Friday, August 31, 2007

The older I get, the less I know.

When I was younger, I was filled with a grad student's certainty about how drama worked. I thought I knew all about this stuff, and was happy to debate it for hours. Now I find myself in a very different place. It's a lot harder to stand on my soap box. But it's a much happier, in-the-moment place to be (and to write from). I'm seeing screenwriting from so many perspectives these days that I can't help but stay in the moment.

I had a three-hour meeting this morning to guide the final stages of the edit on Mr. Gary. We're still finding new meaning and new questions in the script. We're forced to use what we have, even if a shot doesn't work the way we thought it might. The funny thing is that the solutions we're finding are usually better than the original script. Somehow you don't come up with the really genius answers until you're the protagonist, and the script issue is the invincible antagonist and you've gone through your midpoint, low point, and battle scene. It's like every moment of the script has a three-act structure leading up to its creation.

I'm teaching a class of college kids about screenwriting. They're mostly new to storytelling. Some of them aren't even interested in film. They're video game designers. I've spent the last two weeks figuring out how to condense and communicate the crazy, wonderful mystery of writing and the fairly practical ways to getting there. Screenwriting feels more like an instinct to me than a set of rules. But they want the rules, of course.

I showed them the first five minutes of Harold and Maude yesterday. It might not be the natural choice, but I wanted to push them a little out of their comfort zone. (And who knows -- maybe there's a video game in there somewhere..) One reason I chose it: the first scene has a pretty neat three-act structure itself. I could talk about every topic I'd be touching on for the whole semester.
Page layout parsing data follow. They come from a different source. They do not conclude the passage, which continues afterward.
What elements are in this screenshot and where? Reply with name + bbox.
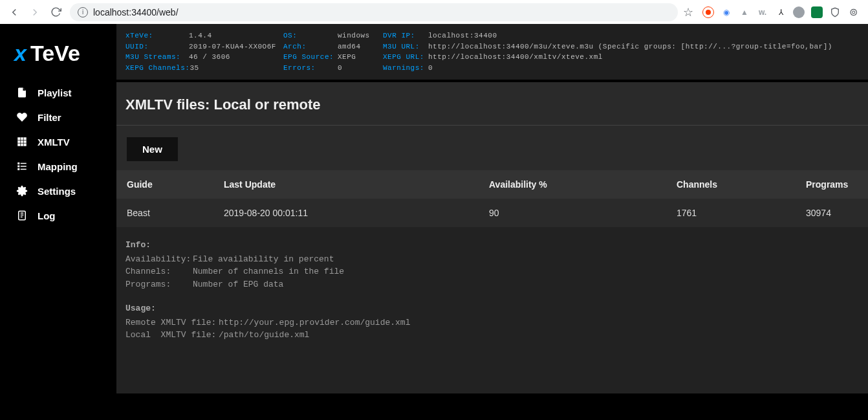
status-val: 46 / 3606 <box>189 52 273 63</box>
ext-icon-4[interactable]: w. <box>757 6 768 18</box>
back-button[interactable] <box>5 3 23 21</box>
forward-button[interactable] <box>26 3 44 21</box>
th-availability: Availability % <box>479 170 666 199</box>
svg-rect-3 <box>17 168 19 170</box>
cell-availability: 90 <box>479 199 666 227</box>
status-bar: xTeVe:1.4.4 OS:windows DVR IP:localhost:… <box>116 24 868 82</box>
info-val: Number of EPG data <box>193 278 283 291</box>
info-heading: Info: <box>125 239 859 252</box>
list-icon <box>16 160 28 172</box>
sidebar-item-label: Log <box>38 210 56 221</box>
status-key: M3U URL: <box>383 41 428 52</box>
ext-icon-3[interactable]: ▲ <box>739 6 750 18</box>
sidebar-item-mapping[interactable]: Mapping <box>0 154 116 179</box>
url-text: localhost:34400/web/ <box>93 7 179 17</box>
cell-programs: 30974 <box>796 199 868 227</box>
info-block: Info: Availability:File availability in … <box>116 227 868 393</box>
sidebar: xTeVe Playlist Filter XMLTV Mapping Sett… <box>0 24 116 420</box>
sidebar-item-label: Mapping <box>38 161 78 172</box>
svg-rect-4 <box>21 163 27 164</box>
status-val: windows <box>338 30 374 41</box>
status-key: OS: <box>283 30 338 41</box>
ext-icon-6[interactable] <box>793 6 805 18</box>
status-key: UUID: <box>125 41 189 52</box>
svg-rect-5 <box>21 166 27 167</box>
sidebar-item-playlist[interactable]: Playlist <box>0 80 116 105</box>
sidebar-item-xmltv[interactable]: XMLTV <box>0 129 116 154</box>
ext-icon-8[interactable] <box>829 6 841 18</box>
usage-val: http://your.epg.provider.com/guide.xml <box>219 316 410 329</box>
info-key: Availability: <box>125 253 193 266</box>
bookmark-star-icon[interactable]: ☆ <box>683 5 693 19</box>
site-info-icon[interactable]: i <box>78 7 88 17</box>
grid-icon <box>16 136 28 148</box>
usage-heading: Usage: <box>125 302 859 315</box>
info-val: Number of channels in the file <box>193 265 344 278</box>
ext-icon-2[interactable]: ◉ <box>721 6 732 18</box>
clipboard-icon <box>16 210 28 221</box>
status-val: http://localhost:34400/xmltv/xteve.xml <box>428 52 603 63</box>
status-val: 1.4.4 <box>189 30 273 41</box>
sidebar-item-settings[interactable]: Settings <box>0 179 116 203</box>
gear-icon <box>16 185 28 197</box>
cell-guide: Beast <box>116 199 213 227</box>
sidebar-item-label: Settings <box>38 186 76 197</box>
sidebar-item-log[interactable]: Log <box>0 203 116 228</box>
status-val: XEPG <box>338 52 374 63</box>
th-last-update: Last Update <box>213 170 479 199</box>
page-title: XMLTV files: Local or remote <box>116 82 868 126</box>
status-val: http://localhost:34400/m3u/xteve.m3u (Sp… <box>428 41 832 52</box>
url-bar[interactable]: i localhost:34400/web/ <box>70 3 678 21</box>
info-key: Programs: <box>125 278 193 291</box>
th-programs: Programs <box>796 170 868 199</box>
table-row[interactable]: Beast 2019-08-20 00:01:11 90 1761 30974 <box>116 199 868 227</box>
ext-icon-9[interactable]: ⊚ <box>847 6 859 18</box>
th-channels: Channels <box>666 170 796 199</box>
status-key: Arch: <box>283 41 338 52</box>
sidebar-item-filter[interactable]: Filter <box>0 105 116 129</box>
xmltv-table: Guide Last Update Availability % Channel… <box>116 170 868 227</box>
sidebar-item-label: XMLTV <box>38 137 70 148</box>
status-key: Errors: <box>283 63 338 74</box>
status-key: XEPG Channels: <box>125 63 190 74</box>
ext-icon-5[interactable]: ⅄ <box>775 6 787 18</box>
svg-rect-1 <box>17 162 19 164</box>
status-val: 35 <box>190 63 274 74</box>
main-content: xTeVe:1.4.4 OS:windows DVR IP:localhost:… <box>116 24 868 420</box>
info-val: File availability in percent <box>193 253 334 266</box>
usage-key: Local XMLTV file: <box>125 329 219 342</box>
cell-last-update: 2019-08-20 00:01:11 <box>213 199 479 227</box>
status-val: 0 <box>338 63 374 74</box>
svg-rect-6 <box>21 169 27 170</box>
cell-channels: 1761 <box>666 199 796 227</box>
file-icon <box>16 87 28 98</box>
info-key: Channels: <box>125 265 193 278</box>
heart-icon <box>16 111 28 123</box>
svg-rect-2 <box>17 166 19 168</box>
logo-teve: TeVe <box>30 41 80 66</box>
status-val: amd64 <box>338 41 374 52</box>
status-key: DVR IP: <box>383 30 428 41</box>
app-logo: xTeVe <box>0 36 116 80</box>
ext-icon-7[interactable] <box>811 6 823 18</box>
extension-icons: ◉ ▲ w. ⅄ ⊚ <box>699 6 863 18</box>
browser-toolbar: i localhost:34400/web/ ☆ ◉ ▲ w. ⅄ ⊚ <box>0 0 868 24</box>
status-key: EPG Source: <box>283 52 338 63</box>
usage-key: Remote XMLTV file: <box>125 316 219 329</box>
status-key: M3U Streams: <box>125 52 189 63</box>
logo-x: x <box>14 41 27 66</box>
ext-icon-1[interactable] <box>702 6 714 18</box>
reload-button[interactable] <box>47 3 65 21</box>
sidebar-item-label: Filter <box>38 112 61 123</box>
new-button[interactable]: New <box>127 137 178 161</box>
status-val: 0 <box>428 63 512 74</box>
status-key: Warnings: <box>383 63 428 74</box>
usage-val: /path/to/guide.xml <box>219 329 309 342</box>
status-val: localhost:34400 <box>428 30 512 41</box>
status-key: xTeVe: <box>125 30 189 41</box>
th-guide: Guide <box>116 170 213 199</box>
sidebar-item-label: Playlist <box>38 87 72 98</box>
status-key: XEPG URL: <box>383 52 428 63</box>
svg-rect-0 <box>17 137 27 146</box>
status-val: 2019-07-KUA4-XX0O6F <box>189 41 276 52</box>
I've got some pretty standard topics to cover this semester: loglines and synopses and treatments and beat sheets and all the story elements. And somehow it hit me all of a sudden. The three-acts are just the nature of events. It's how we perceive them. You've got a three-act structure in a logline. You break down each element of the logline into a three-act structure, and you've got a synopsis. Break down each of those beats and you've got a treatment. And so on. This stuff doesn't translate well to words. So many screenwriting gurus have tried to slap their bumper sticker on the three-act structure and call it their own. But the moment you call it one thing, you lose hold of what it truly is. There's something really beautiful here. There's something full of joy here. And I hope I find better words for it before I recklessly start blogging again.